The term maya refers to a folk taxonomy often used in the Philippines to refer to a variety of small, commonly observed passerine birds, including a number of sparrows, finches and munias.

This group includes Lonchura atricapilla, specifically referred to by the common name "mayang pula" ("red maya"), which was recognized as the national bird of the Philippines until 1995, when then-President Fidel V. Ramos formally transferred that honorific to the Philippine eagle.

It also includes the Eurasian tree sparrow, Passer montanus, introduced from Europe and locally referred to as "mayang simbahan" - an invasive species so predominant in urban areas that many urban Filipinos mistakenly think it is the only species referred to as "maya."

Species 
Some of the species counted under the category of "maya" include:
 Lonchura atricapilla - locally referred to as "mayang pula" ("red maya"), the national bird of the Philippines until 1995.  Formerly considered conspecific with Lonchura malacca, with which it is still often confused.  Also sometimes referred to as mayang bungol (deaf maya), or mayang bukid (ricefield maya).
 Lonchura leucogastra - locally referred to as "mayang bato" ("rock maya")
 Lonchura punctulata - locally referred to "mayang paking (which is another variation of "deaf maya") 
 Padda oryzivora - locally referred to "mayang costa" ("coast maya")
 Passer montanus - the Eurasian tree sparrow, introduced from Europe and locally referred to as "mayang simbahan" ("church maya")
 Oriolus steerii - the Philippine oriole is also sometimes generically referred to as "maya", and is sometimes even confused for Lonchura atricapilla or Passer montanus due to the imprecise naming.

Confusion 
However, due to the forces of globalization and urbanization, Filipinos are becoming increasingly less familiar with the identity of even species around them.  As a result, these categories of maya are becoming less and less well known, and the use of the catch-all name "maya" has result in species being confused for one another, despite readily observable morphological differences.

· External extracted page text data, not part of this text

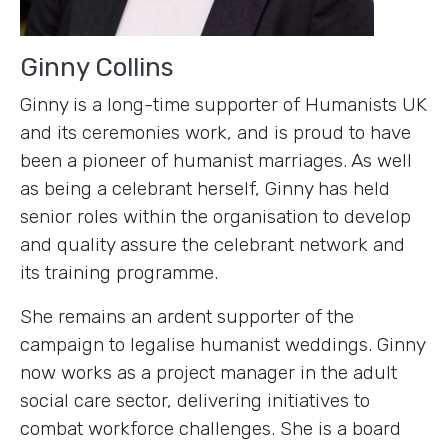
Ginny Collins
Ginny is a long-time supporter of Humanists UK
and its ceremonies work, and is proud to have
been a pioneer of humanist marriages. As well
as being a celebrant herself, Ginny has held
senior roles within the organisation to develop
and quality assure the celebrant network and
its training programme.
She remains an ardent supporter of the
campaign to legalise humanist weddings. Ginny
now works as a project manager in the adult
social care sector, delivering initiatives to
combat workforce challenges. She is a board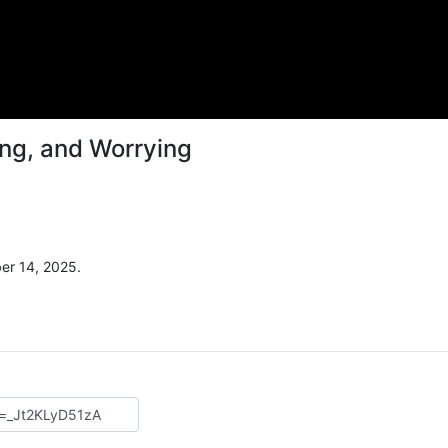
ing, and Worrying
er 14, 2025.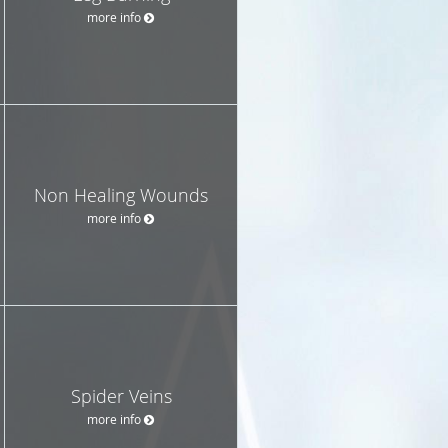
more info
Non Healing Wounds
more info
Spider Veins
more info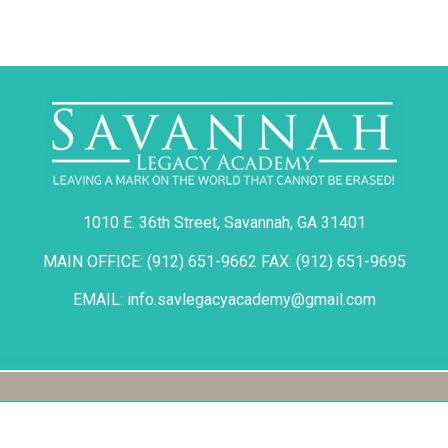
1010 E. 36th Street, Savannah, GA 31401
MAIN OFFICE: (912) 651-9662 FAX: (912) 651-9695
EMAIL: info.savlegacyacademy@gmail.com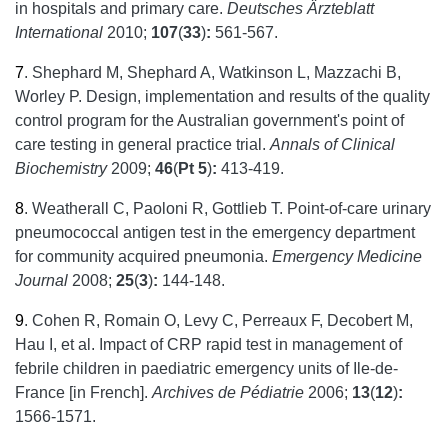
in hospitals and primary care.
Deutsches Ärzteblatt
International
2010;
107
(
33
)
:
561-567.
7
.
Shephard M, Shephard A, Watkinson L, Mazzachi B,
Worley P. Design, implementation and results of the quality
control program for the Australian government's point of
care testing in general practice trial.
Annals of Clinical
Biochemistry
2009;
46
(
Pt 5
)
:
413-419.
8
.
Weatherall C, Paoloni R, Gottlieb T. Point-of-care urinary
pneumococcal antigen test in the emergency department
for community acquired pneumonia.
Emergency Medicine
Journal
2008;
25
(
3
)
:
144-148.
9
.
Cohen R, Romain O, Levy C, Perreaux F, Decobert M,
Hau I, et al. Impact of CRP rapid test in management of
febrile children in paediatric emergency units of Ile-de-
France [in French].
Archives de Pédiatrie
2006;
13
(
12
)
:
1566-1571.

In urban areas in particular, where the Eurasian tree sparrow has become predominant as an invasive species, "maya" is often mistakenly thought to be the name of this single species - even if it was not even originally native to the Philippines.

The Philippine oriole (Oriolus steerii) is also sometimes generically referred to as "maya", and is sometimes even confused for Lonchura atricapilla or Passer montanus due to the imprecise naming.